Brytyjski rząd planuje zwiększenie stawek mandatów i grzywien, wyznaczanych przez sądy za różne wykroczenia, w tym drogowe.
Oznacza to, że niektóre grzywny wzrosną czterokrotnie, a przekroczenie prędkości na autostradzie może skutkować karą w wysokości nawet 10 tysięcy funtów.
Planowana podwyżka stawek mandatów i grzywien jest pierwszą tego typu od 1991 roku.

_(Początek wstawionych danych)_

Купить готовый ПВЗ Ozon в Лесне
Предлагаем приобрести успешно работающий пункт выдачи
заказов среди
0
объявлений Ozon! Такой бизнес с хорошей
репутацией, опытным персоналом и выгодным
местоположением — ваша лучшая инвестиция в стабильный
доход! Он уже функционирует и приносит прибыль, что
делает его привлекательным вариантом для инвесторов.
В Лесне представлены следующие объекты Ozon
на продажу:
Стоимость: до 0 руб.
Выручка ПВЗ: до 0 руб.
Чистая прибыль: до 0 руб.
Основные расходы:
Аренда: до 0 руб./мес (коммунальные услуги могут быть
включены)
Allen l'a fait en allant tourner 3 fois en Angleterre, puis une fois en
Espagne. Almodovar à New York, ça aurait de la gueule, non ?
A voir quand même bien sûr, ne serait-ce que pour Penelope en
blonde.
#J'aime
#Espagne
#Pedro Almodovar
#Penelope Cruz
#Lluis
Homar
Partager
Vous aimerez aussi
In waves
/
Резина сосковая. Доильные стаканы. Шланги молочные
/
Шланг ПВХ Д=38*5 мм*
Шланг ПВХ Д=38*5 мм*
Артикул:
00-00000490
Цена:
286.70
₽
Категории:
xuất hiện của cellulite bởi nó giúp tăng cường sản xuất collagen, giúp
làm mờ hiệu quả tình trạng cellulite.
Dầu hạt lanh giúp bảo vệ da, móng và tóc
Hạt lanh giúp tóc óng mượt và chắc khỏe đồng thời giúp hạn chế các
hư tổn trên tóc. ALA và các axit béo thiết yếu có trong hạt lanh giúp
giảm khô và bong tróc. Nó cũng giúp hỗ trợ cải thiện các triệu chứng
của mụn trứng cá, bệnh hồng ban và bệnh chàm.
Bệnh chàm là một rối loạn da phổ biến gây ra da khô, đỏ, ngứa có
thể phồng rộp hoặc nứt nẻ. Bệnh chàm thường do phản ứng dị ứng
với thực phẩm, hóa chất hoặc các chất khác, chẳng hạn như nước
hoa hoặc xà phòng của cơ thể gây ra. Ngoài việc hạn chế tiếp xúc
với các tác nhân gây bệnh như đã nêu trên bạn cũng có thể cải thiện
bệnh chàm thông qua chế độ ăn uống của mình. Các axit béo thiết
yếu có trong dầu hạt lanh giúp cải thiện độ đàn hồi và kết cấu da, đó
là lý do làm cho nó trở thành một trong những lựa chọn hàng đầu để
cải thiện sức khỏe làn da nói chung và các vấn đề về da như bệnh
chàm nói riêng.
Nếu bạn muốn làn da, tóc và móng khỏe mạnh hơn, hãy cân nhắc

Oto te proponowane zmiany w taryfikatorze brytyjskich mandatów:
· za wykroczenie na poziomie 1 (np. ściganie się motocyklem po drodze publicznej – z 200 na 800 funtów
· za wykroczenie na poziomie 2 (np. jazda motocyklem bez kasku ochronnego) – z 500 na 2 tys. funtów
· za wykroczenie na poziomie 3 (np. awanturowanie się po pijanemu w miejscach publicznych – z 1 tys. na 4 tys. funtów
· za wykroczenie na poziomie 4 (np. przekroczenie prędkości na autostradzie) – z 2,5 tys. do 10 tys. funtów.
Mandaty zależne od dochodów
Proponowane stawki maksymalne nie muszą jednak dotyczyć wszystkich. W praktyce sądy magistrackie biorą pod uwagę dochody osoby popełniającej wykroczenie i ustalają stosowne kary. Dlatego przeciwnicy podwyżek mówią wprost, że nowe stawki nie wpłyną na postawę osób o niskich zarobkach, za to można je uważać za kolejny podatek od bogatych.
Oprócz kar wymierzanych w sądach kierowcy popełniający wykroczenia powinni liczyć się także z podwyżką cen polisy ubezpieczenia samochodu – w przypadku wyroku skazującego za przekroczenie limitu prędkości na autostradzie cena ubezpieczenia wzrasta nawet o 34%.